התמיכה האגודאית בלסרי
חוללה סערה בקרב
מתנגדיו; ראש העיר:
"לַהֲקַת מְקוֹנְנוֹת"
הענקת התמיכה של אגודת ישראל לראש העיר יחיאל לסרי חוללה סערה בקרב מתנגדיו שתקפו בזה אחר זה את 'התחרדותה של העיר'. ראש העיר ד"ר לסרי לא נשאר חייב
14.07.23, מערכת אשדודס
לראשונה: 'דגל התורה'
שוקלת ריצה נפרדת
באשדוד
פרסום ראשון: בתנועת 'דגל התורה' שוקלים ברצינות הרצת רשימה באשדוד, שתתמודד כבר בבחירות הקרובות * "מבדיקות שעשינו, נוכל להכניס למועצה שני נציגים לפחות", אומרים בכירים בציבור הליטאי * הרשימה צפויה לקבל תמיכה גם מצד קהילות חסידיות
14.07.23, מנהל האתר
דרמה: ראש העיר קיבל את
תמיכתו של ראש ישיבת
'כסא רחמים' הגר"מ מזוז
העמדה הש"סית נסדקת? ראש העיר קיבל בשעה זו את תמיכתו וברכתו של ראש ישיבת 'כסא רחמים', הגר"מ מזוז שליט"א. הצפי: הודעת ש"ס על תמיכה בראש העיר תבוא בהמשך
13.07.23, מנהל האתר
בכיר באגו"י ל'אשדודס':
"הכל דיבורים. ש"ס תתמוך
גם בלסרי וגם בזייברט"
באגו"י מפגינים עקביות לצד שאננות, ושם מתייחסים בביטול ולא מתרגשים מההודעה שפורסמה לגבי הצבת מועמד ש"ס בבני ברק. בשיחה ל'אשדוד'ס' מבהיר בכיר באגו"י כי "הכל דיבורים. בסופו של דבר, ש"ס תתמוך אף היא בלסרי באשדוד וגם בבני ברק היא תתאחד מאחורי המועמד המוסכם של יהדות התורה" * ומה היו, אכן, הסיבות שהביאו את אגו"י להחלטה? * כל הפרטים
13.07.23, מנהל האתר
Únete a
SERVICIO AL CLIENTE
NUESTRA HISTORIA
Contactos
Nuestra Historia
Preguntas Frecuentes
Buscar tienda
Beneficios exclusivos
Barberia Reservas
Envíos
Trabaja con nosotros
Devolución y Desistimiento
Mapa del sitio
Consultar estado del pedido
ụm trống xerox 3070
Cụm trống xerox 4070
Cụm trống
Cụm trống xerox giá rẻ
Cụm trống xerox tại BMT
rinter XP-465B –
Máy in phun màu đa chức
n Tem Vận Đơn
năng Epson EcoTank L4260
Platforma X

- - - - -

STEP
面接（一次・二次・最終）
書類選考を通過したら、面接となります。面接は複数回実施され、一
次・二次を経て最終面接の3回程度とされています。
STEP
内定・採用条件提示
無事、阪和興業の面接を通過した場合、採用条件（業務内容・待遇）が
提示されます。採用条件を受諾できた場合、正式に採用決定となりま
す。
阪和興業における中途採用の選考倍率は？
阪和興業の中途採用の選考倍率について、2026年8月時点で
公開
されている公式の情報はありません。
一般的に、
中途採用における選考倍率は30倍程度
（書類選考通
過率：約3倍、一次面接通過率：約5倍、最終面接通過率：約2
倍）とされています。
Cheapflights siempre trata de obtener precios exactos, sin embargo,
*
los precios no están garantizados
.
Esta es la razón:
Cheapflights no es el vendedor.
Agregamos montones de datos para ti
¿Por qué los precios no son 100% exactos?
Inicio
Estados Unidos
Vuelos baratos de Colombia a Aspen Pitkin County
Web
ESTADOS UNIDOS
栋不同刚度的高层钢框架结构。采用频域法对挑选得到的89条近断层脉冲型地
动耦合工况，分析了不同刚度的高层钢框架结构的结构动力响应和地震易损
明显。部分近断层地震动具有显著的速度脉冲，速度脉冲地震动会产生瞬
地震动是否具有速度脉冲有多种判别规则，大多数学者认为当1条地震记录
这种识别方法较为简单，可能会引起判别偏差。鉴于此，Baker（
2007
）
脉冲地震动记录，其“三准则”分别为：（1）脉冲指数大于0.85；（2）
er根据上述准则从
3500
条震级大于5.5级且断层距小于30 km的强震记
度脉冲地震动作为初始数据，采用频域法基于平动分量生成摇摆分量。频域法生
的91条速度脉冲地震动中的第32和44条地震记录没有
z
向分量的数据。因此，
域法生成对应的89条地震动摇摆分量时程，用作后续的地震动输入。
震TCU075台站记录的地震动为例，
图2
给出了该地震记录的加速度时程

- - - - -

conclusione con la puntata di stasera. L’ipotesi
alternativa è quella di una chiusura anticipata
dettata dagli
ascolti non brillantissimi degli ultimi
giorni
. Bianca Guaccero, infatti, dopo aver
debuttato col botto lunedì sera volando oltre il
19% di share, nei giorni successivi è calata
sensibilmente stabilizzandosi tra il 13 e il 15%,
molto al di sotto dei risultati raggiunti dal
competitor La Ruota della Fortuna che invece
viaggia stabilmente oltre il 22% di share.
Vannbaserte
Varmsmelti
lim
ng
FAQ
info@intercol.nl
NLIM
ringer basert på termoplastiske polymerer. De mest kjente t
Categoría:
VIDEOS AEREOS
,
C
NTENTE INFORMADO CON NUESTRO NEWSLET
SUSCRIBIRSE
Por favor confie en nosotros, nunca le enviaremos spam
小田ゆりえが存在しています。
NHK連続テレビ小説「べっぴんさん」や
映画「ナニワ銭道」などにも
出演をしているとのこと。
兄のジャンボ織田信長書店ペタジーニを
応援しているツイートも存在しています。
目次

- - - - -

TASK INSTRUCTIONS:
In the entries above, the lines between the one holding "中途採用における選考倍率は30倍程度" and the one holding "栋不同刚度的高层钢框架结构。采用频域法对挑选得到的89条近断层脉冲型地", inclusive, are to be printed exactly as written, and those alone.

ANSWER SPACE:
中途採用における選考倍率は30倍程度
（書類選考通
過率：約3倍、一次面接通過率：約5倍、最終面接通過率：約2
倍）とされています。
Cheapflights siempre trata de obtener precios exactos, sin embargo,
*
los precios no están garantizados
.
Esta es la razón:
Cheapflights no es el vendedor.
Agregamos montones de datos para ti
¿Por qué los precios no son 100% exactos?
Inicio
Estados Unidos
Vuelos baratos de Colombia a Aspen Pitkin County
Web
ESTADOS UNIDOS
栋不同刚度的高层钢框架结构。采用频域法对挑选得到的89条近断层脉冲型地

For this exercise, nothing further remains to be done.